5.1.4 Nach Erhalt aller Unterlagen beauftragt die Festsetzungsstelle mit Formblatt 3 (siehe Nummer 5.7) einen vertrauensärztlichen Gutachter mit der Erstellung des Gutachtens nach Formblatt 4 (siehe Nummer 5.7) und leitet ihm zugleich folgende Unterlagen zu:

a) den als vertrauliche Arztsache gekennzeichneten Umschlag des Therapeuten (ungeöffnet!),

b) das ausgefüllte Formblatt 1 (als Kopie),

c) das Formblatt 4, in dreifacher Ausfertigung,

d) einen an die Festsetzungsstelle adressierten, als vertrauliche Arztsache gekennzeichneten Freiumschlag.

5.1.5 Der Gutachter übermittelt seine Stellungnahme nach Formblatt 4 ("Psychotherapie-Gutachten") - in zweifacher Ausfertigung - in dem Freiumschlag der Festsetzungsstelle. Diese leitet eine Ausfertigung des "Psychotherapie-Gutachtens" an den Therapeuten weiter.

5.1.6 Auf Grundlage der gutachterlichen Stellungnahme erteilt die Festsetzungsstelle dem Beihilfeberechtigten einen rechtsmittelfähigen Bescheid über die Anerkennung der Beihilfefähigkeit der Aufwendungen für Psychotherapie nach Formblatt 5 (siehe Nummer 5.7).

5.2 Legt der Beihilfeberechtigte gegen den Bescheid der Festsetzungsstelle Widerspruch ein, kann die Festsetzungsstelle im Rahmen des Widerspruchsverfahrens ein Obergutachten einholen.

5.2.1 Zu diesem Zweck hat der Beihilfeberechtigte (oder der Patient) den behandelnden Therapeuten zu ersuchen, seinen "Erstbericht" an den Gutachter auf Formblatt 2 zu ergänzen, wobei insbesondere die Notwendigkeit der Behandlung erneut begründet und auf die Ablehnungsgründe der Beihilfestelle/des Gutachters eingegangen werden sollte.

5.2.2 Der Therapeut soll den ergänzten Bericht in einem verschlossenen, als vertrauliche Arztsache gekennzeichneten Umschlag der Festsetzungsstelle zur Weiterleitung an den Obergutachter übermitteln unter gleichzeitigem Verweis auf den Auftrag/Ersuchen des Beihilfeberechtigten/Patienten.
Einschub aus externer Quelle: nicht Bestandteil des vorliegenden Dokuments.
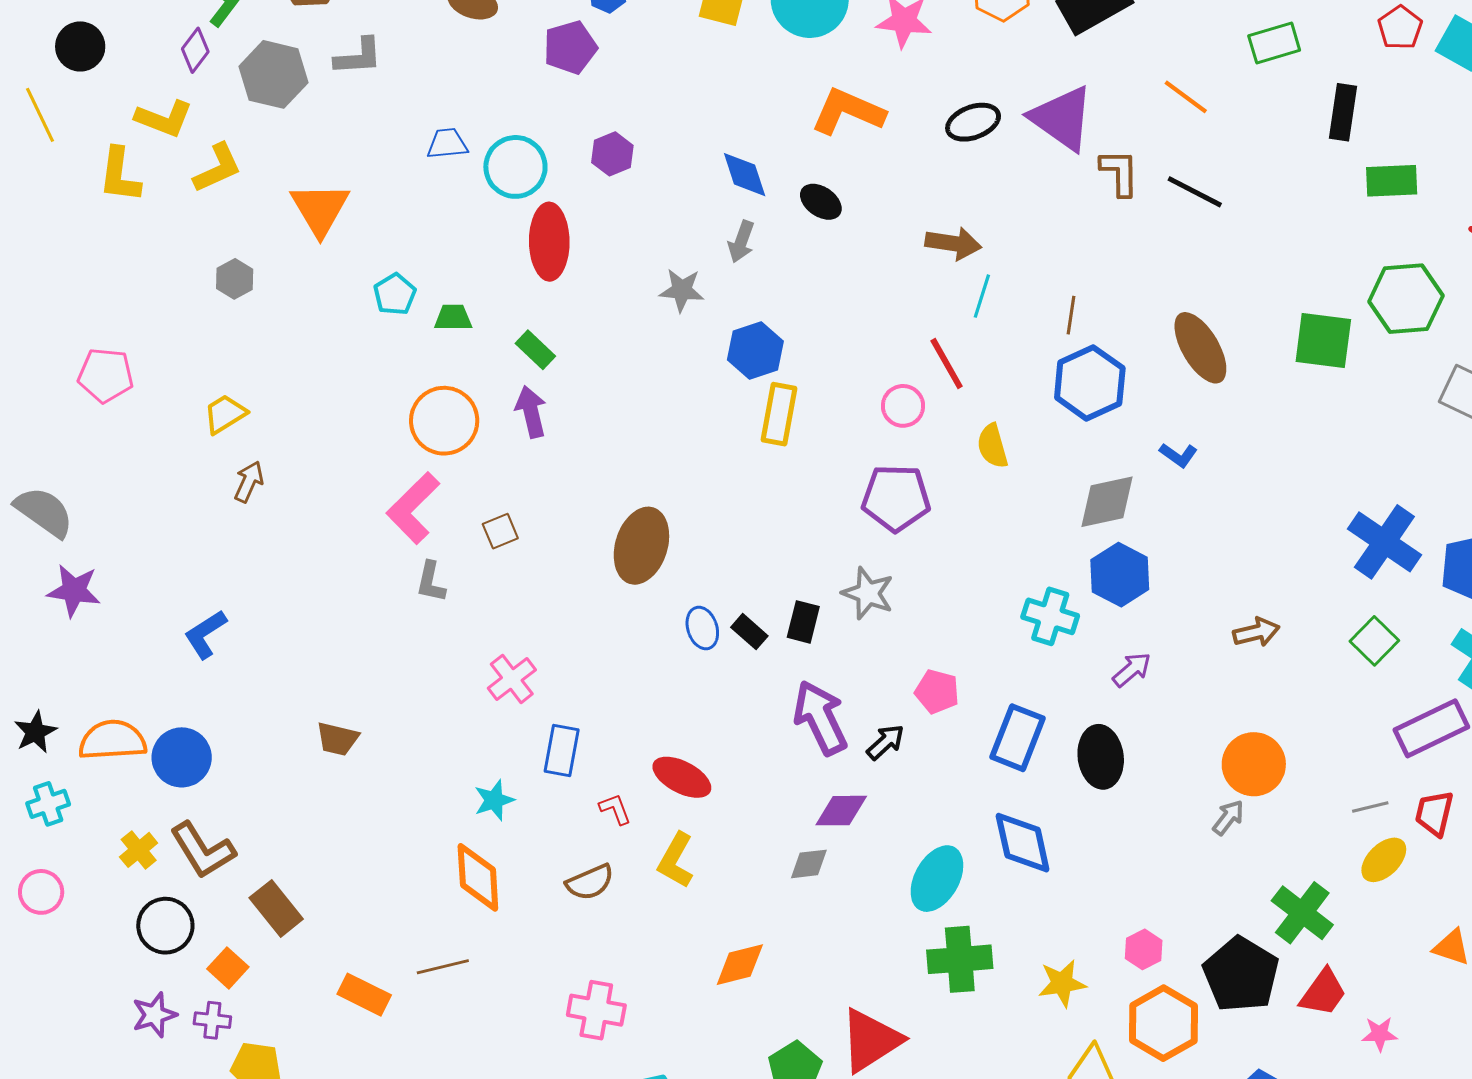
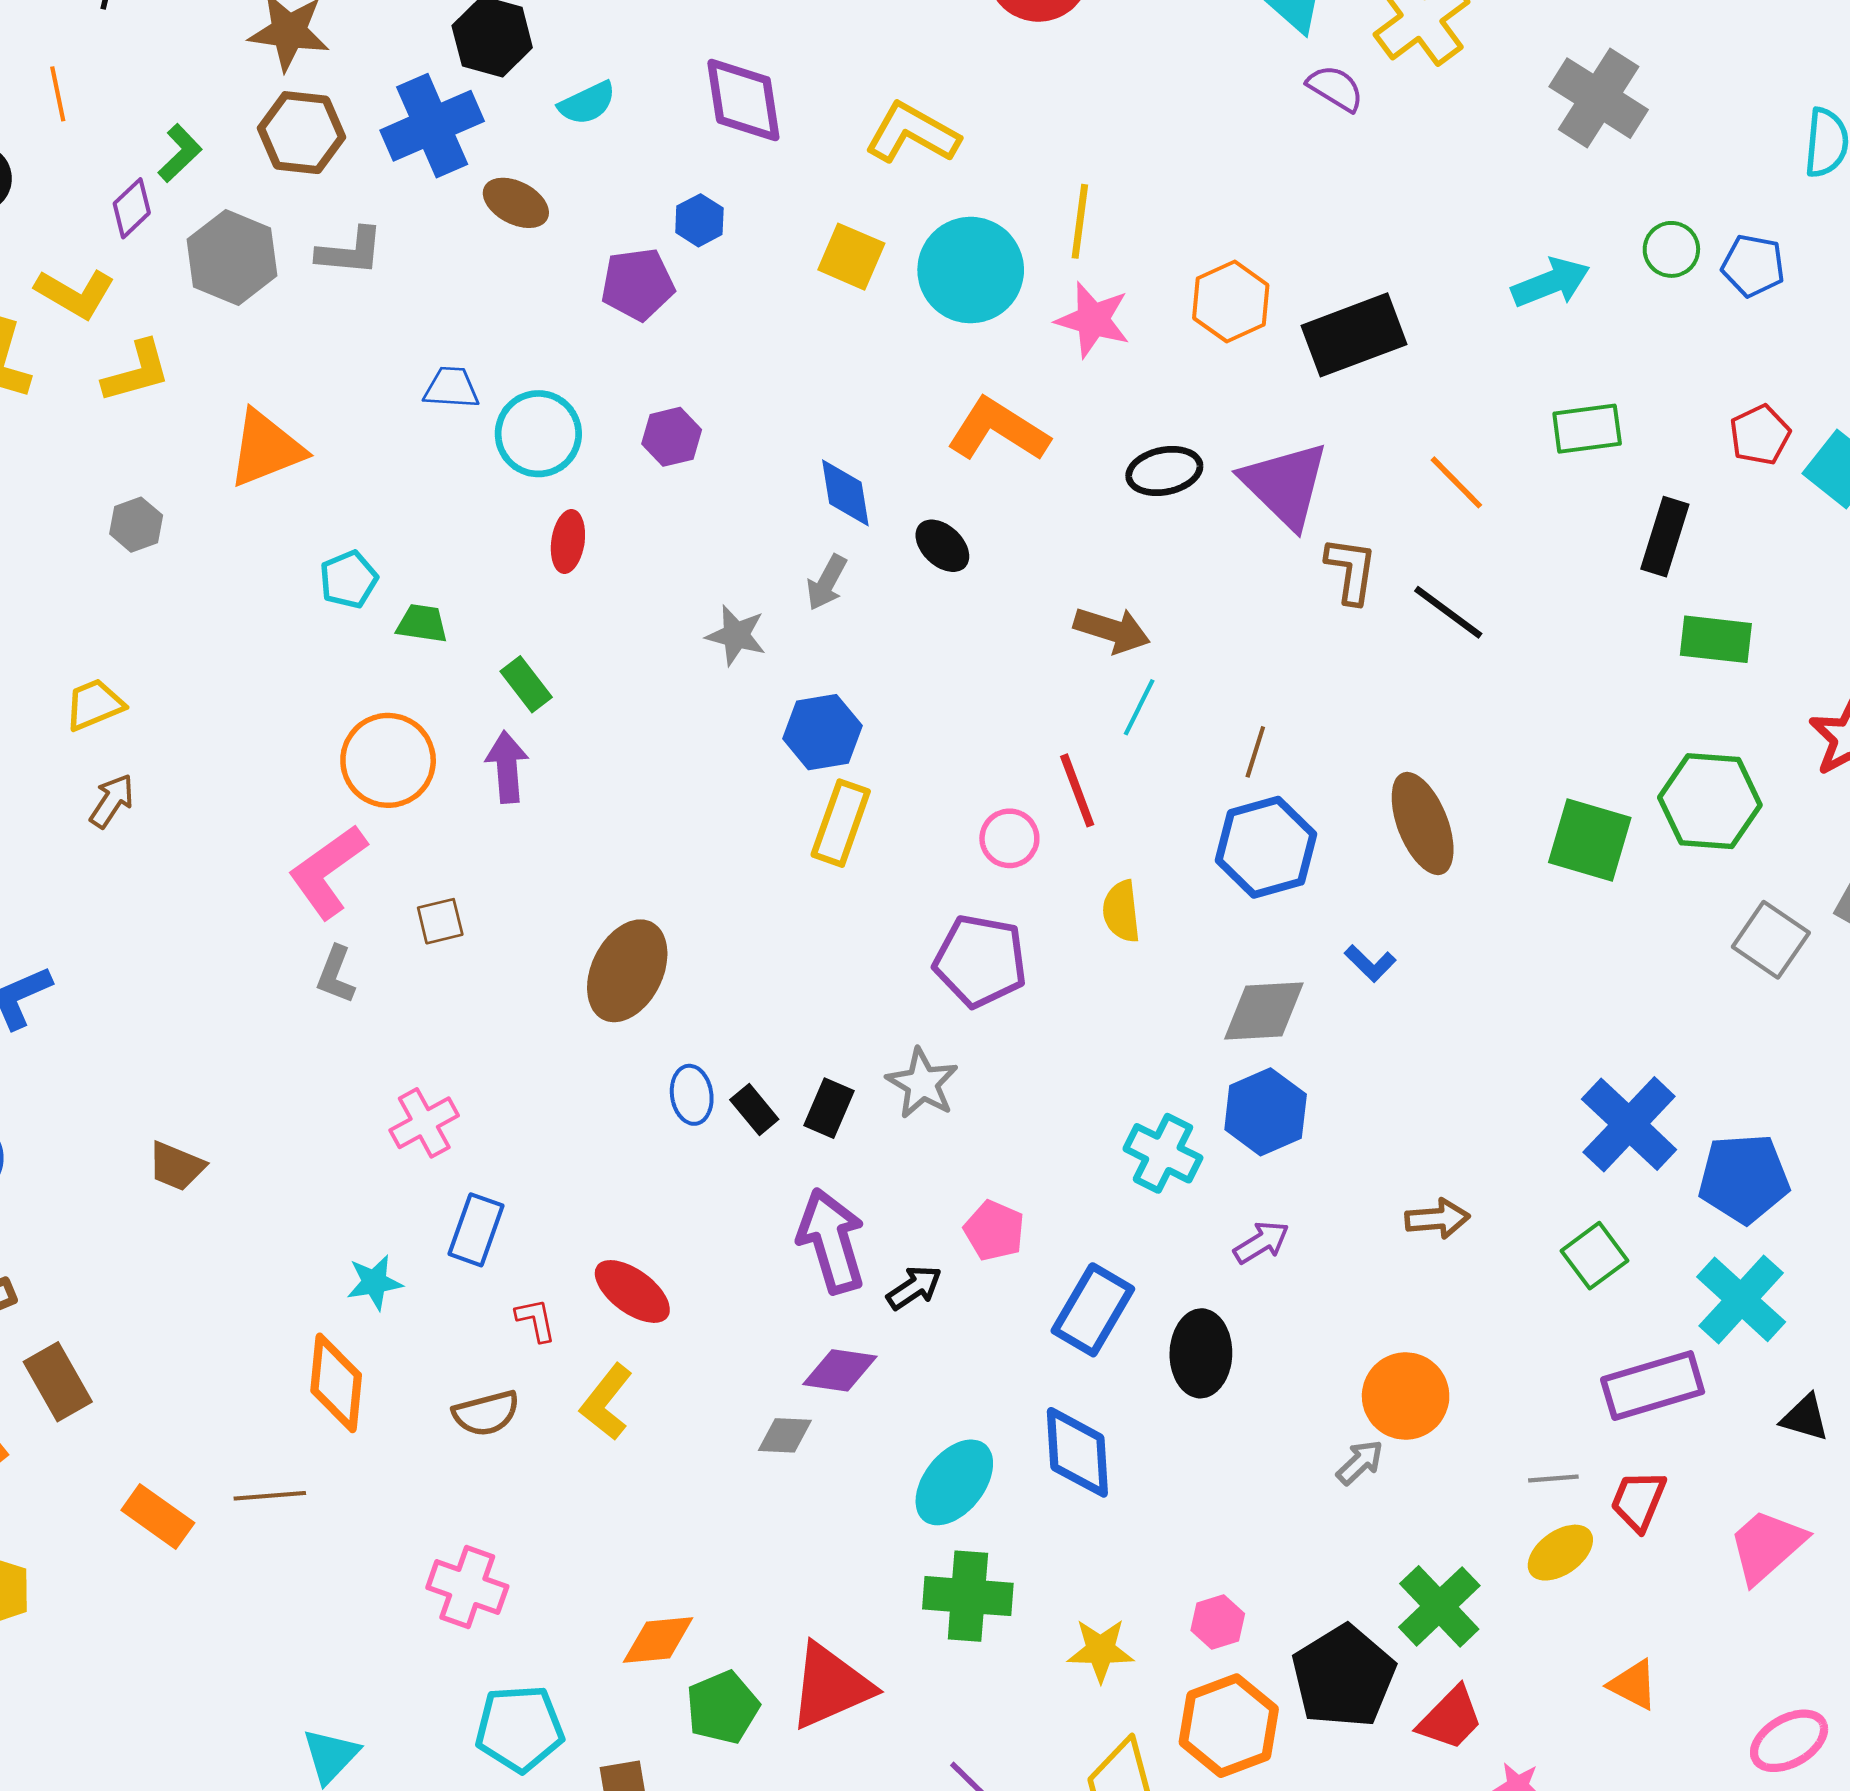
orange triangle: (320, 209) -> (266, 449), turned 30
red ellipse: (549, 242) -> (568, 541), size x0.6
orange diamond: (740, 965) -> (658, 1640), moved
5.2.3 Nach Erhalt der Unterlagen beauftragt die Festsetzungsstelle einen vertrauensärztlichen Obergutachter (siehe Verzeichnis unter Nummer 5.6) mit der Erstellung eines Obergutachtens; sie leitet ihm zugleich folgende Unterlagen zu:

a) den als vertrauliche Arztsache gekennzeichneten Umschlag des Therapeuten (ungeöffnet!),

b) Kopie des Psychotherapie-Gutachtens,

c) einen an die Festsetzungsstelle adressierten, als vertrauliche Arztsache gekennzeichneten Freiumschlag.

Ist der die psychotherapeutische Behandlung ablehnende Gutachter gleichzeitig Obergutachter, ist ein anderer Obergutachter einzuschalten.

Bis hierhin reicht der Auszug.